**Saved data entries**
- - - - - - -

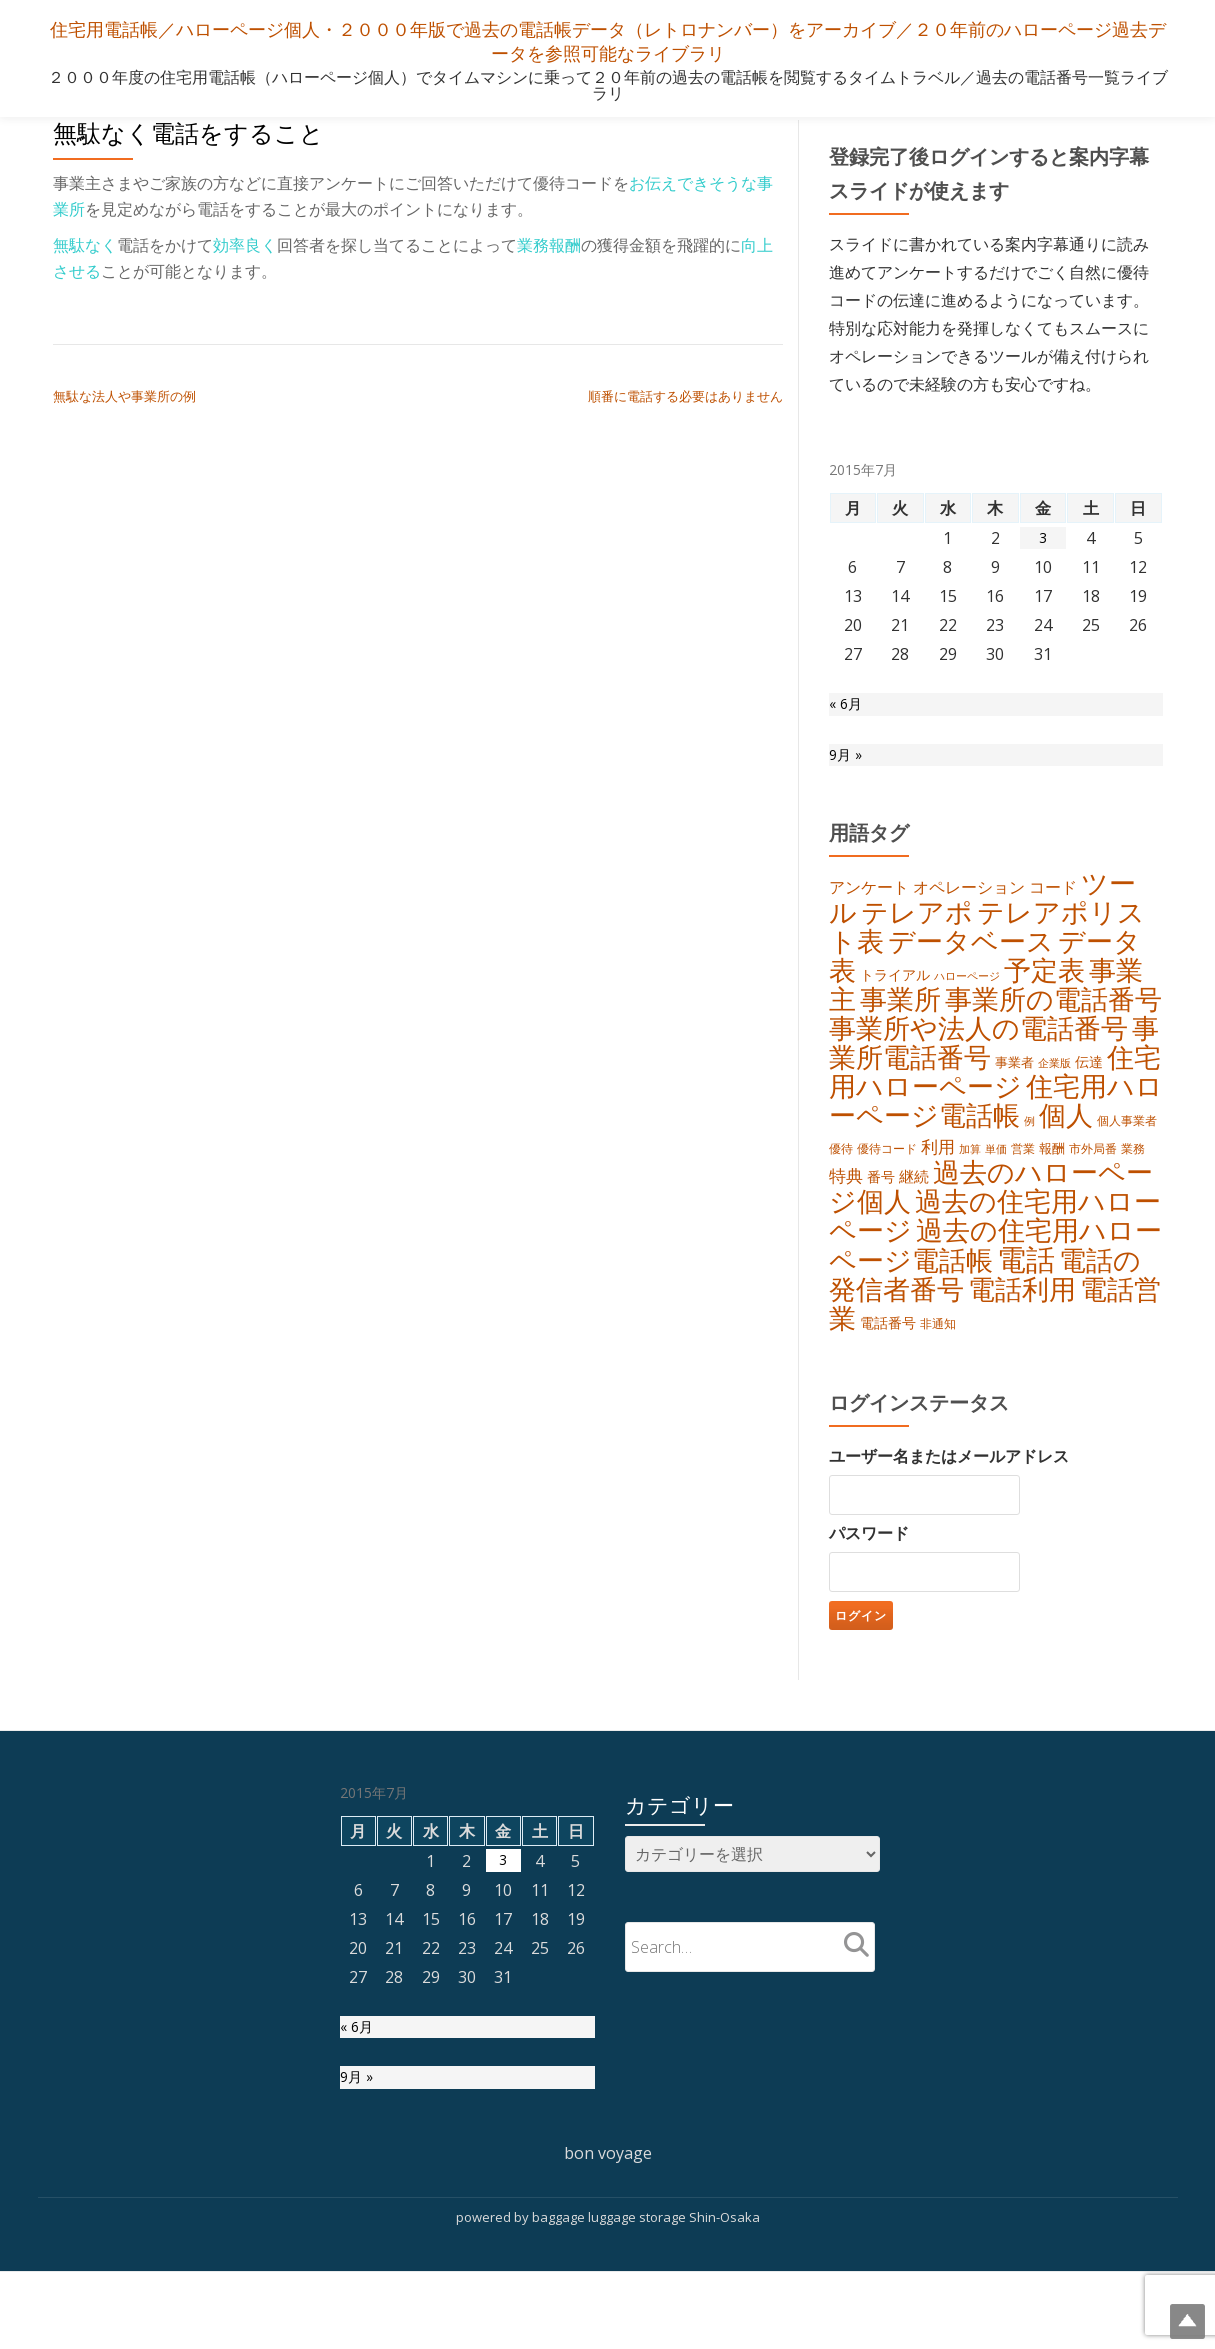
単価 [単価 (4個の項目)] (996, 1193)
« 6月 (847, 707)
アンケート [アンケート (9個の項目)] (869, 901)
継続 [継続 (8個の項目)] (914, 1225)
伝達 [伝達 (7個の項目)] (1089, 1095)
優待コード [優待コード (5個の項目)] (887, 1192)
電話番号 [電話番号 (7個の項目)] (888, 1387)
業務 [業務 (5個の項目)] (1133, 1192)
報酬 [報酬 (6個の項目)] (1052, 1192)
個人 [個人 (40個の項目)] (1066, 1157)
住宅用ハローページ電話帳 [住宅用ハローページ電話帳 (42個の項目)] (996, 1140)
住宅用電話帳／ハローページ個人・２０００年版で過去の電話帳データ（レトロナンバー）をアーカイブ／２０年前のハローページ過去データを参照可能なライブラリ (607, 39)
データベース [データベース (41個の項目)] (971, 960)
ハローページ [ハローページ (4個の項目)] (967, 999)
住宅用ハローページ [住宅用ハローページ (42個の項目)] (995, 1107)
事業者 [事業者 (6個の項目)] (1014, 1096)
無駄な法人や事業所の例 (124, 396)
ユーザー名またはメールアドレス (949, 1523)
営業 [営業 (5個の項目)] (1023, 1192)
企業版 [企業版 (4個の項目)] (1054, 1097)
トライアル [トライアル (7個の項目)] (895, 997)
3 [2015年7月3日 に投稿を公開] (1043, 538)
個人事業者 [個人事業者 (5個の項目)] (1127, 1162)
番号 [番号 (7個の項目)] (881, 1225)
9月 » (847, 763)
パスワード (869, 1600)
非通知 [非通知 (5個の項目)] (938, 1388)
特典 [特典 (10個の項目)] (846, 1224)
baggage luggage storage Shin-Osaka (646, 2294)
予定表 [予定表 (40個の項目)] (1044, 993)
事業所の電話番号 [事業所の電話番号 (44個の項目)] (1053, 1026)
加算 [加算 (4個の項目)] (970, 1193)
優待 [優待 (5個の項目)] (841, 1192)
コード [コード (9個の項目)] (1053, 901)
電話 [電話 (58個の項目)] (1026, 1318)
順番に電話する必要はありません (685, 396)
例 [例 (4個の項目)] (1029, 1163)
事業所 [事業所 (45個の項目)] (900, 1026)
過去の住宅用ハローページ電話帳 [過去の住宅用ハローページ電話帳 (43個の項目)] (995, 1302)
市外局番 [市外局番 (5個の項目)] (1093, 1192)
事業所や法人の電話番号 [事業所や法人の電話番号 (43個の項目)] (978, 1058)
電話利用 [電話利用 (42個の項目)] (1022, 1350)
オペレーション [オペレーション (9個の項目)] (969, 901)
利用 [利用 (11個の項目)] (938, 1190)
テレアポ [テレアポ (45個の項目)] (917, 928)
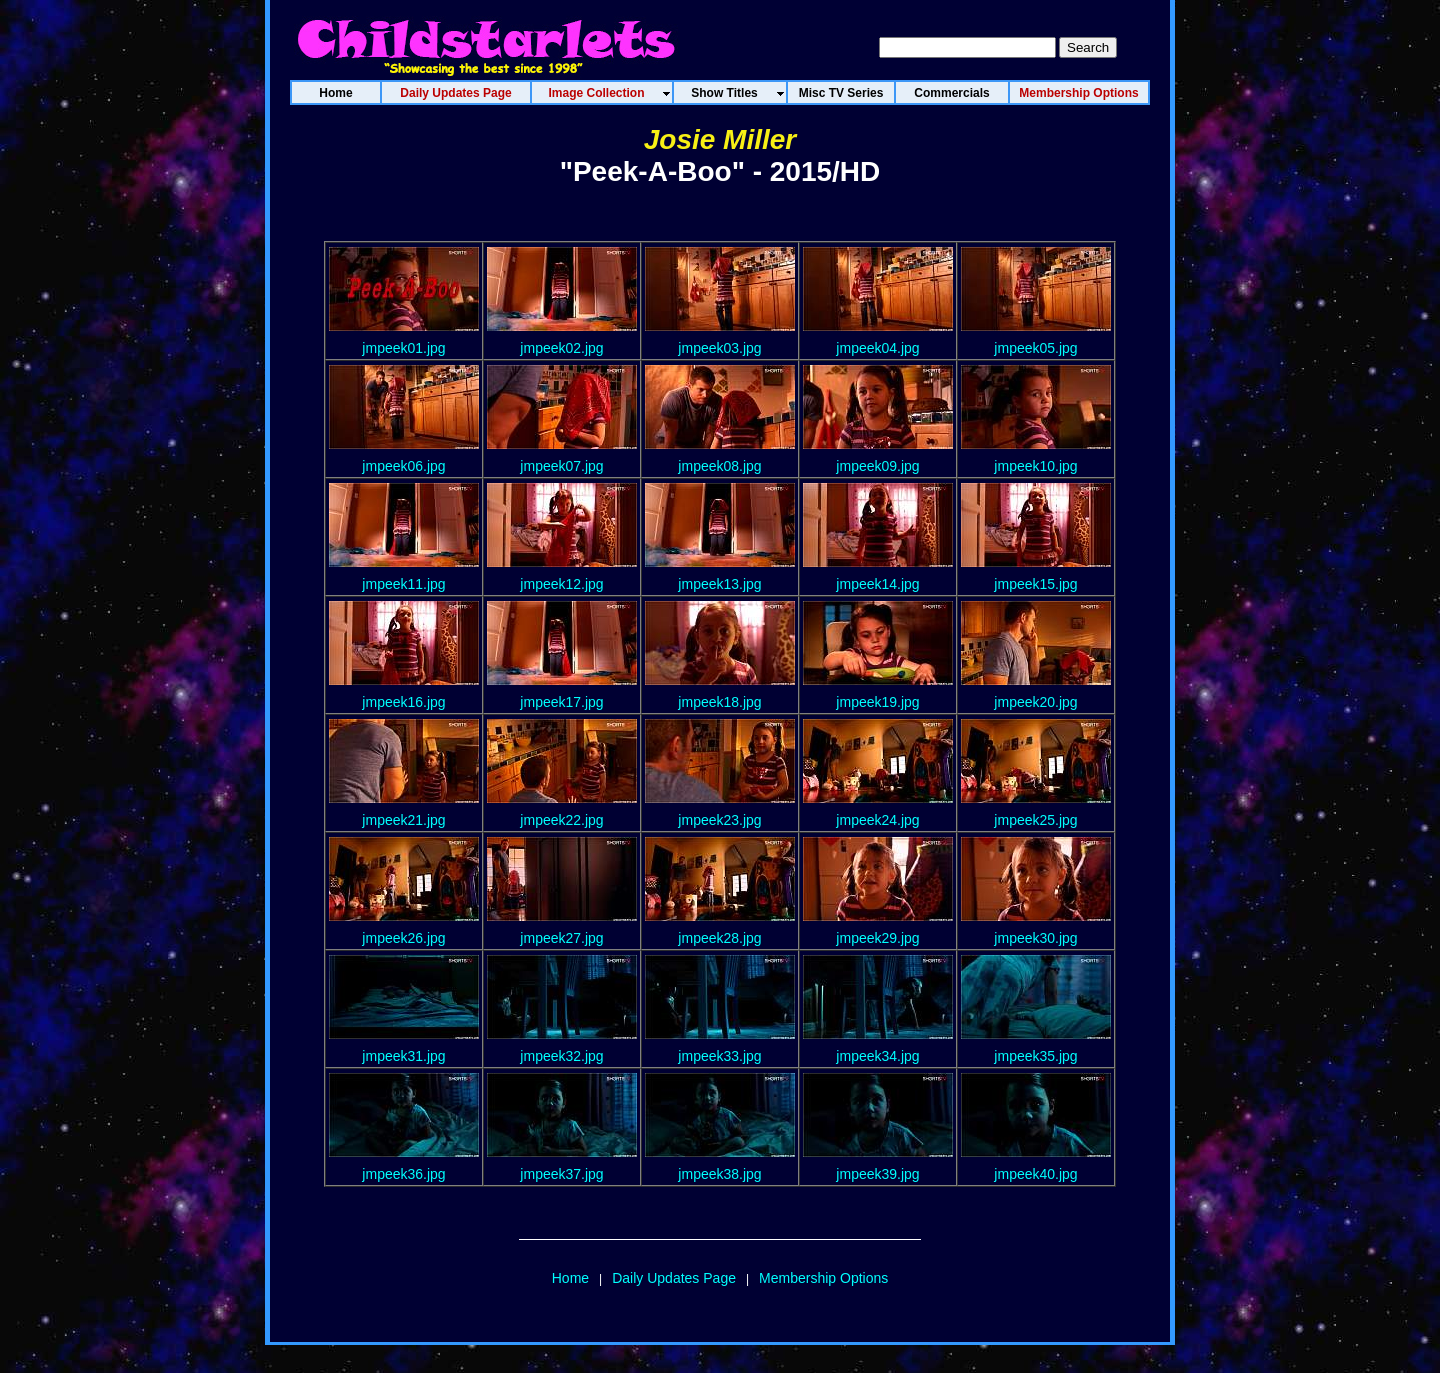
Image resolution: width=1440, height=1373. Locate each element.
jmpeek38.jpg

- - - - - - -

**WHAT NEEDS TO BE DONE**
An exact repetition of all the records above is required, excluding the pictures.

**WRITTEN RESPONSE**
単価 [単価 (4個の項目)] (996, 1193)
« 6月 (847, 707)
アンケート [アンケート (9個の項目)] (869, 901)
継続 [継続 (8個の項目)] (914, 1225)
伝達 [伝達 (7個の項目)] (1089, 1095)
優待コード [優待コード (5個の項目)] (887, 1192)
電話番号 [電話番号 (7個の項目)] (888, 1387)
業務 [業務 (5個の項目)] (1133, 1192)
報酬 [報酬 (6個の項目)] (1052, 1192)
個人 [個人 (40個の項目)] (1066, 1157)
住宅用ハローページ電話帳 [住宅用ハローページ電話帳 (42個の項目)] (996, 1140)
住宅用電話帳／ハローページ個人・２０００年版で過去の電話帳データ（レトロナンバー）をアーカイブ／２０年前のハローページ過去データを参照可能なライブラリ (607, 39)
データベース [データベース (41個の項目)] (971, 960)
ハローページ [ハローページ (4個の項目)] (967, 999)
住宅用ハローページ [住宅用ハローページ (42個の項目)] (995, 1107)
事業者 [事業者 (6個の項目)] (1014, 1096)
無駄な法人や事業所の例 (124, 396)
ユーザー名またはメールアドレス (949, 1523)
営業 [営業 (5個の項目)] (1023, 1192)
企業版 [企業版 (4個の項目)] (1054, 1097)
トライアル [トライアル (7個の項目)] (895, 997)
3 [2015年7月3日 に投稿を公開] (1043, 538)
個人事業者 [個人事業者 (5個の項目)] (1127, 1162)
番号 [番号 (7個の項目)] (881, 1225)
9月 » (847, 763)
パスワード (869, 1600)
非通知 [非通知 (5個の項目)] (938, 1388)
特典 [特典 (10個の項目)] (846, 1224)
baggage luggage storage Shin-Osaka (646, 2294)
予定表 [予定表 (40個の項目)] (1044, 993)
事業所の電話番号 [事業所の電話番号 (44個の項目)] (1053, 1026)
加算 [加算 (4個の項目)] (970, 1193)
優待 [優待 (5個の項目)] (841, 1192)
コード [コード (9個の項目)] (1053, 901)
電話 [電話 (58個の項目)] (1026, 1318)
順番に電話する必要はありません (685, 396)
例 [例 (4個の項目)] (1029, 1163)
事業所 [事業所 (45個の項目)] (900, 1026)
過去の住宅用ハローページ電話帳 [過去の住宅用ハローページ電話帳 (43個の項目)] (995, 1302)
市外局番 [市外局番 (5個の項目)] (1093, 1192)
事業所や法人の電話番号 [事業所や法人の電話番号 (43個の項目)] (978, 1058)
電話利用 [電話利用 (42個の項目)] (1022, 1350)
オペレーション [オペレーション (9個の項目)] (969, 901)
利用 [利用 (11個の項目)] (938, 1190)
テレアポ [テレアポ (45個の項目)] (917, 928)
Image resolution: width=1440, height=1373. Locate each element.
jmpeek38.jpg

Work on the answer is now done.